Which brings me to a second Duchampian haunting.  Rosalind Krauss’ Notes on the Index were written in 1977 and were reflections on American art of the seventies; but her consideration of indexicality discusses photography, and Duchamp lurks everywhere.  The ‘empty sign, or ‘shifter’ requires a physical relationship to establish meaning.  She uses the example of pronouns such as ‘I’ and ‘you’, which have no meaning unless used in relation to, say, a particular speaker or object of speech.  This is the category of sign termed the index, and it includes cast shadows, for example.  So she discusses the cast shadows of ‘ready-mades’ in Duchamp’s “Tu M’ “.  The ‘ready-mades’ themselves were signs arbitrarily extracted from their Symbolic significance and given new meaning by Duchamp; and in that painting, their shadows are the indexical signs – except that they aren’t, because it’s a painting, so they’re actually representations. Krauss credits Duchamp as being the first to establish a connection between the index and the photograph (including work with Man Ray, for example), and we get the assertion that every photograph has an indexical relation with its object.  But this is more than a technical issue based on the marks left by light on a sensitive surface.  The photograph isn’t the object it shows; it’s an empty sign detached from that object, symbolic only of the photographer’s act until the viewer is ‘pricked’ by something that goes beyond the merely Symbolic and enters the Imaginary, touches the Real.
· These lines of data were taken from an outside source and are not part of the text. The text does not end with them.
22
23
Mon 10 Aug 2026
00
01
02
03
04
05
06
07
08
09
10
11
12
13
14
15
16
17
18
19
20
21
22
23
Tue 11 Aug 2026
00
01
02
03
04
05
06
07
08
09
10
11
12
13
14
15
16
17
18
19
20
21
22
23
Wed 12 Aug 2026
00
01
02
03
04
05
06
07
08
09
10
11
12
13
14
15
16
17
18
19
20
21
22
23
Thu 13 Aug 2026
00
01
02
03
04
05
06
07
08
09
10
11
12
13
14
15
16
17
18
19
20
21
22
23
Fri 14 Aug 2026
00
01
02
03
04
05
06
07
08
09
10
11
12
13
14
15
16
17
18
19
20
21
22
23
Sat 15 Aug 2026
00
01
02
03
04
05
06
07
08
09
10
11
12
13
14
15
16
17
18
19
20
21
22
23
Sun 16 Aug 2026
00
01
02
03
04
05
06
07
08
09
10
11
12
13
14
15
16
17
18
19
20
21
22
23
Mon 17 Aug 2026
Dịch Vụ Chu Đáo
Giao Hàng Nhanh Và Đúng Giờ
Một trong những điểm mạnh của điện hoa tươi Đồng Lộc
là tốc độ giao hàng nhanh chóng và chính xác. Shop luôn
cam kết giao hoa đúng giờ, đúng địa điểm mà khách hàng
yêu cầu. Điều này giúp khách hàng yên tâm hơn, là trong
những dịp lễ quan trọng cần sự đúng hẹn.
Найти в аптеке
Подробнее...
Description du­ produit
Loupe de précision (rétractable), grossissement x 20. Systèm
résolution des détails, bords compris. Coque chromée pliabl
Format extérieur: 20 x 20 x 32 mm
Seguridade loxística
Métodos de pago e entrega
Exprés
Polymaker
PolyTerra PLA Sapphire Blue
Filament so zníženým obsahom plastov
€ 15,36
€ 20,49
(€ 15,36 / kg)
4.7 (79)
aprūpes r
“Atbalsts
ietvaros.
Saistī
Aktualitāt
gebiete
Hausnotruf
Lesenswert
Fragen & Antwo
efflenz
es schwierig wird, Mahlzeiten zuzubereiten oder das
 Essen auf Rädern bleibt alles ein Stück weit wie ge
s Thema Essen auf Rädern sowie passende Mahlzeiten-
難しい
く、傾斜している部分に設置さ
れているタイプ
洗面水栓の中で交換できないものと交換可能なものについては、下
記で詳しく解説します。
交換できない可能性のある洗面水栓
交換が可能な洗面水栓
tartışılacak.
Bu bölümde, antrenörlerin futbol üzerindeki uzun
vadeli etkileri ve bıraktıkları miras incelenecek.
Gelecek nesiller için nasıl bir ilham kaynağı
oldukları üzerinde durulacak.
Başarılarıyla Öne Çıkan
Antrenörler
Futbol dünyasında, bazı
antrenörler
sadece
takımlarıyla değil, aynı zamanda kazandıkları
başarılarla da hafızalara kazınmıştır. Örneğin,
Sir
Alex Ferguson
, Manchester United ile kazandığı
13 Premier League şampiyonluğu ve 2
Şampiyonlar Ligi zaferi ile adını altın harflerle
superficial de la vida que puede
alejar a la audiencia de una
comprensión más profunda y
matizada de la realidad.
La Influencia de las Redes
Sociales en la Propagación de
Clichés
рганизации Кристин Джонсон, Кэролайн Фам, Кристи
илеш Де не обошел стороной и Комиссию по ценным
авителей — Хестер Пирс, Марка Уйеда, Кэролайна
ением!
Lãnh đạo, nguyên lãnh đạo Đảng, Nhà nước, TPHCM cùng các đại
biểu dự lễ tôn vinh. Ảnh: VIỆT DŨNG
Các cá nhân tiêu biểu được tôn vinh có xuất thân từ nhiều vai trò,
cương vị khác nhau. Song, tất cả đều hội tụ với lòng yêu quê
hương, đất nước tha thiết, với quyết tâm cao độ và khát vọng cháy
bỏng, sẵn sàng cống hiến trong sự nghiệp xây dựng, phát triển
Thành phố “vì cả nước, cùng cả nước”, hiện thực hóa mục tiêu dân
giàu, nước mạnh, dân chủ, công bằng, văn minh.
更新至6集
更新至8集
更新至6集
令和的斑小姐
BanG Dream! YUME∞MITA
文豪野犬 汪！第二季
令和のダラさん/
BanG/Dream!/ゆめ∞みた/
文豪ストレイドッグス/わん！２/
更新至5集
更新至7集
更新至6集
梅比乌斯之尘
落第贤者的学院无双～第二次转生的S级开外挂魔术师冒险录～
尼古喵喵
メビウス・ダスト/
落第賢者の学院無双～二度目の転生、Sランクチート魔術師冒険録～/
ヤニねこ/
OK – a lot of theoretical, psychoanalytical stuff there!  Blame goes to Contextual Studies!  Actually, it’s another declaration of how CS informs and supports what I’m doing in this Body of Work.  There are many strands in those last paragraphs which can be applied to both of my projects.  And, as I’ve already said, there is the spirit of Duchamp in so much of it.  Which brings me to the latest ‘self-portrait’.  It’s entitled “Self Portrait as Reclining Nude 1982 Nat Essdee.  The ‘back story’ is this:

The only evidence of this work by the late American artist Nat Essdee is a scanned version of a photograph taken by his partner, British photographer Stan Dickinson.  Essdee died of an AIDs related illness in 1989 and it was never clear whether the work was lost, destroyed or sold to a private collector. Dickinson, who died two years later, had claimed that the piece was his idea and was actually a portrait of him.  The only surviving print of the photo is owned by the Dickinson family, who have allowed Tate Modern to scan and use it in publicity for their forthcoming Essdee retrospective.

So, there is a nod to Duchamp’s ‘ready-mades’ in the use of sieve, nuts and bolt; reference to the photograph as evidence; a question about authorship; and maybe even a small observation about the workings of the art market.  And that is to say nothing of the mingling of traditional photographic methods with digital images, implied by the scan of the print – presented digitally, here, of course.  A bit ambitious, perhaps, thinking I can get all of that into a single image!!  It’s what comes of so much background reading and study!  The brain becomes soaked in all that theory and creativity; hardly surprising that it seeps into the output.  (It is a scan of a print, by the way! Must have an authentic process.)